Burung-burung merpati mengepakkan sayap, beterbangan menghindari ayunan lengan melempar biji-bijian dari kantong kertas berwarna cokelat. Sejenak. Kembali turun ke pelataran, paruh-paruh mungil mematuk butir-butir jagung.
Pria menghela napas. Guratan-guratan pada dinding dada membuatnya sesak. Tidak pernah sepanjang hidupnya ia merasakan rasa sakit sesakit-sakitnya seperti sekarang. Tiada pernah.
Betapa, dulu tangan mungil membawa kantong cokelat berisi jagung pipilan yang mereka beli di pasar anyar senantiasa bersama-sama. Dua sejoli bergandengan tangan bercanda menyusuri trotoar.

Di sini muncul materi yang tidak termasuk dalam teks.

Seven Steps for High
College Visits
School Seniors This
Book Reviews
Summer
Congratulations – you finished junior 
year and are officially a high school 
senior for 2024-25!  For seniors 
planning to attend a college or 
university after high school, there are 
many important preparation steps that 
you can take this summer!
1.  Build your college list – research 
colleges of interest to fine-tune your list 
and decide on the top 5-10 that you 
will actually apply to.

Beriringan dengan puspa hati memadu asmara tanpa memedulikan raungan mesin-mesin saling mencuri kesempatan. Bentakan nyaring klakson mobil melawan gerung amarah sepeda motor. Dendam, kebencian, ego bercampur-baur menerbangkan debu dalam deru.
Memang, dunia keindahan hanya milik mereka berdua. Hati berbunga-bunga tertawa riang, mengabaikan pertengkaran jalanan di tengah kota berhias dinding-dinding kaku menjulang tinggi, menuju sebuah keelokan.
Taman yang menyimpan teduh pepohonan, memayungi bunga-bunga warna-warni. Harum segar menghambur seiring semilir angin.
Di sana, setiap waktu, ratusan burung merpati berkumpul, mematuk-matuk biji-bijian yang dilemparkan oleh pengunjung. Sesekali burung-burung terbang rendah, mengepakkan sayap menunggu lemparan.
Pemandangan menyenangkan sekaligus menyejukkan dalam suasana teduh, melupakan kebisingan dan keruwetan hidup.
Pada beberapa bagiannya terletak bangku-bangku. Di atasnya duduk keluarga-keluarga menikmati kedamaian. Sebagian lagi ditempati oleh pasangan-pasangan muda menjalin janji.
Tiada perebutan pun amarah. Hanya ada cinta dan hangatnya suka cita.
Dua sejoli menuju tempat favorit, sebuah bangku taman cenderung tersendiri dari tempat duduk lain.